Brad Gilman, general manager of Upper Valley Auto Mart, of Monroe, NH, left, talks to salesman Bob Lewis, right, at the used car dealership in White River Junction, Vt., on Monday October 4, 2021. Gilman has been in car sales for 41 years. (Valley News – James M. Patterson) Copyright Valley News. May not be reprinted or used online without permission. Send your requests to [email protected]
“Brad’s best advice. Always buy an extended warranty,” is written on a card and taped to a rack of warranty brochures in the office of Upper Valley Auto Mart General Manager Brad Gilman in his White River office Junction, Vt. Monday, October 4, 2021. (Valley News – James M. Patterson) Copyright Valley News. May not be reprinted or used online without permission. Send your requests to [email protected]
Brad Gilman, left, talks to Joan Smith, of Norwich, middle, and her partner Lincoln Robtoy, right, after handing over the key to a truck they bought at Upper Valley Auto Mart, where Gilman is general manager in White River Junction, Vt., on Monday, Oct. 4, 2021. Smith and Robtoy purchased their last two vehicles from the used car dealership. (Valley News – James M. Patterson) Copyright Valley News. May not be reprinted or used online without permission. Send your requests to [email protected]
Valley News Correspondent
WHITE RIVER JUNCTION — Business has been strong at the Upper Valley Auto Mart, where Brad Gilman, 61, sells used cars.
But the cars themselves are hard to come by during the COVID-19 pandemic, and prices are rising.
“The challenge has been (just) finding inventory to sell to people,” Gilman said.
Customers know they need to act fast. Waiting a week can mean losing the car, which is why Gilman has seen customers go from inquiry to purchase in much less time than in the past.
Auto Mart sources cars as far west as Michigan and as far south as Florida. But the company has to pay the shipping cost somehow, so cross-country vehicles to White River Junction cost more.
Gilman has seen prices rise 5% this year alone and he does not expect them to fall to pre-pandemic baseline levels.
“I’ve seen this trend three times in 40 years, and I’ve never seen them go back more than a couple percent,” he said. “Once they go up, they stay up.”
Gilman had time to learn the ins and outs of the used car market.
“I joined the company on October 10, 1979,” he said, with characteristic ease with exact numbers. “It was accidental, I had gone to college for a bit, then I came home and needed a job.

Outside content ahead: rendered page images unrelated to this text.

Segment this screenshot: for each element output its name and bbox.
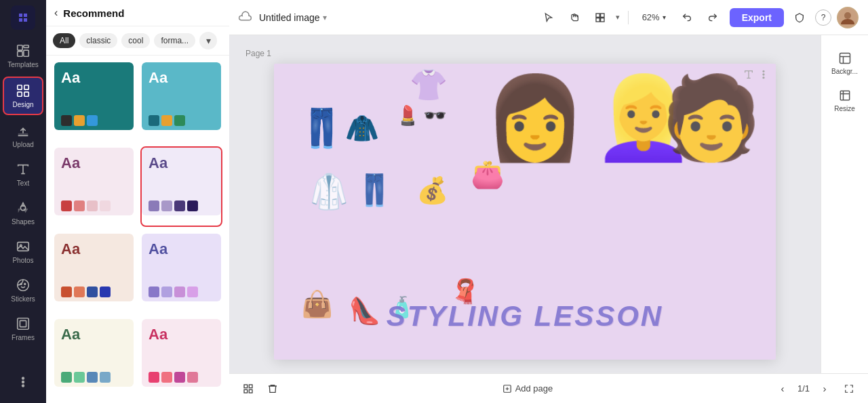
panel-title: Recommend — [63, 7, 124, 19]
prev-page-button[interactable]: ‹ — [773, 379, 792, 398]
swatch — [149, 200, 159, 211]
swatch — [161, 115, 172, 126]
sidebar-item-stickers[interactable]: Stickers — [3, 272, 43, 308]
template-aa-t6: Aa — [149, 240, 214, 258]
collage-figure3: 🧑 — [660, 70, 762, 166]
layout-tool-button[interactable] — [590, 7, 610, 28]
template-aa-t3: Aa — [61, 154, 127, 172]
right-panel-resize-label: Resize — [834, 105, 855, 112]
next-page-button[interactable]: › — [815, 379, 834, 398]
svg-point-25 — [844, 12, 851, 19]
svg-rect-7 — [18, 92, 22, 96]
svg-rect-3 — [18, 51, 22, 56]
sidebar-item-photos[interactable]: Photos — [3, 234, 43, 270]
right-panel-background[interactable]: Backgr... — [826, 46, 864, 81]
zoom-button[interactable]: 62% ▾ — [637, 9, 671, 25]
sidebar-item-frames[interactable]: Frames — [3, 311, 43, 347]
svg-rect-20 — [596, 14, 599, 17]
sidebar-item-templates[interactable]: Templates — [3, 38, 43, 74]
collage-sunglasses: 🕶️ — [423, 104, 447, 127]
template-aa-t8: Aa — [149, 326, 214, 343]
filter-tab-cool[interactable]: cool — [121, 33, 150, 48]
sidebar-item-shapes[interactable]: Shapes — [3, 195, 43, 231]
zoom-chevron: ▾ — [663, 14, 666, 21]
template-card-t4[interactable]: Aa — [140, 146, 222, 226]
app-logo[interactable] — [11, 5, 35, 30]
filter-tab-formal[interactable]: forma... — [154, 33, 195, 48]
sidebar-item-upload[interactable]: Upload — [3, 118, 43, 154]
canvas-styling-text: STYLING LESSON — [387, 300, 663, 333]
hand-tool-button[interactable] — [564, 7, 585, 28]
sidebar-item-frames-label: Frames — [12, 334, 35, 341]
template-swatches-t8 — [149, 372, 214, 383]
panel-back-button[interactable]: ‹ — [54, 7, 58, 19]
template-aa-t2: Aa — [149, 69, 214, 87]
add-page-button[interactable]: Add page — [497, 381, 559, 396]
undo-button[interactable] — [677, 7, 697, 28]
select-tool-button[interactable] — [538, 7, 559, 28]
right-panel: Backgr... Resize — [821, 35, 868, 373]
sidebar-item-upload-label: Upload — [12, 141, 34, 148]
template-card-t5[interactable]: Aa — [53, 232, 135, 312]
page-info: 1/1 — [797, 383, 810, 394]
swatch — [149, 287, 159, 297]
right-panel-resize[interactable]: Resize — [826, 83, 864, 118]
collage-bag2: 👛 — [471, 158, 505, 190]
grid-view-button[interactable] — [239, 379, 258, 398]
template-swatches-t5 — [61, 287, 127, 297]
swatch — [161, 372, 172, 383]
template-aa-t4: Aa — [149, 154, 214, 172]
template-card-t8[interactable]: Aa — [140, 318, 222, 398]
help-button[interactable]: ? — [815, 9, 831, 26]
page-label: Page 1 — [243, 49, 271, 58]
template-card-t7[interactable]: Aa — [53, 318, 135, 398]
svg-rect-34 — [249, 389, 252, 393]
svg-rect-33 — [244, 389, 248, 393]
template-card-t1[interactable]: Aa — [53, 61, 135, 141]
swatch — [74, 200, 85, 211]
swatch — [174, 115, 185, 126]
template-card-t6[interactable]: Aa — [140, 232, 222, 312]
filter-tab-more-button[interactable]: ▾ — [199, 32, 217, 49]
canvas-frame[interactable]: 👖 🧥 👚 💄 🕶️ 👩 👱‍♀️ 🧑 👜 👠 🧴 — [274, 64, 776, 360]
expand-button[interactable] — [840, 379, 859, 398]
svg-rect-30 — [840, 91, 849, 100]
swatch — [74, 287, 85, 297]
svg-rect-4 — [18, 85, 22, 89]
swatch — [87, 287, 98, 297]
user-avatar[interactable] — [837, 7, 859, 28]
swatch — [61, 287, 72, 297]
template-aa-t7: Aa — [61, 326, 127, 343]
redo-button[interactable] — [703, 7, 723, 28]
export-button[interactable]: Export — [730, 8, 784, 27]
filter-tab-all[interactable]: All — [53, 33, 75, 48]
bottom-bar: Add page ‹ 1/1 › — [229, 373, 868, 403]
sidebar-item-text[interactable]: Text — [3, 156, 43, 192]
swatch — [149, 372, 159, 383]
svg-rect-10 — [18, 242, 29, 251]
svg-rect-5 — [24, 85, 28, 89]
filter-tabs-row: All classic cool forma... ▾ — [46, 26, 229, 56]
bottom-bar-left — [239, 379, 282, 398]
document-title-chevron: ▾ — [323, 13, 327, 22]
swatch — [187, 372, 198, 383]
delete-button[interactable] — [263, 379, 282, 398]
collage-jeans2: 👖 — [355, 172, 393, 208]
template-swatches-t3 — [61, 200, 127, 211]
sidebar-item-design[interactable]: Design — [3, 77, 43, 115]
shield-button[interactable] — [789, 7, 810, 28]
collage-coat2: 🥼 — [308, 172, 350, 211]
svg-point-14 — [24, 283, 26, 284]
filter-tab-classic[interactable]: classic — [79, 33, 117, 48]
swatch — [174, 287, 185, 297]
sidebar-item-design-label: Design — [12, 101, 33, 108]
svg-rect-23 — [600, 18, 604, 21]
document-title[interactable]: Untitled image ▾ — [259, 12, 327, 23]
template-card-t3[interactable]: Aa — [53, 146, 135, 226]
template-card-t2[interactable]: Aa — [140, 61, 222, 141]
sidebar-item-more[interactable] — [3, 369, 43, 395]
canvas-scroll[interactable]: Page 1 👖 🧥 — [229, 35, 821, 373]
svg-rect-1 — [24, 45, 28, 48]
swatch — [87, 115, 98, 126]
toolbar-tools: ▾ 62% ▾ — [538, 7, 723, 28]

And I had seen a sign, so I decided to quit .
He made $27,000 his first year at a car dealership, double the average salary of about $12,000. He saw no reason to go back to school and he never did.
Although he never needed a bachelor’s degree, he took what he learned in college to heart.
“The little I went to school, to college,” he recalls. “I had a teacher who said to me, ‘You find a profession that you like, and if you like it, you learn it, you stick to it, and you will do very well in life. If you love it, you love working, you love what you do, you will make a career out of it, and whatever your job, you will end up being happy and successful in your life.
“It’s absolutely true. I love the automotive industry.
The auto industry has changed a lot since Gilman responded to the ad that led to his career.
Starting last October, Auto Mart customers can complete the many paperwork that can usually make buying a car a time-consuming ordeal online at their kitchen table.
Upper Valley Auto Mart held off its online competitors, but Gilman has seen how brick dealerships are adapting. Typically, customers first inquire about a car online before coming to see it. If they like the description of the car enough, they can pre-apply online. Then they can go in and test drive the car, and if they like it, they just sign the papers and drive home with a new car.
“That’s what we call sign ‘n’ drive – so they’re here for 20 minutes and then they’re out in maybe 30 minutes,” he said.
Online competitors may have pressured Auto Mart to take advantage of technology to streamline their customers’ shopping experience, but Gilman doesn’t see national entities Vroom or Carvana as a serious threat to the market. well-being of a physical dealer.
“There’s no real competition from them,” Gilman said. “They are not cheaper.”
Gilman and his colleagues bid on every car they buy. He says Vroom or Carvana often pay thousands more for the same model, leaving the customer with a higher price.
He added that – contrary to rumors – people in the auto industry are honest, except for the inevitable bad apples.
Indeed, he argues, they don’t have much choice in the matter: the piles of paperwork that come with buying a car go to regulators to make sure dealers don’t overcharge customers.
“And don’t take it the wrong way,” he added. “A buyer is much more likely to lie to a dealer than the other way around.”
An online system allowed him to verify his customers’ claims of better details at other car dealerships. He can instantly check other dealers’ prices, and if a car is cheaper elsewhere, he can see why. Barely five years ago, he would not have had the means to investigate his clients’ complaints so conclusively.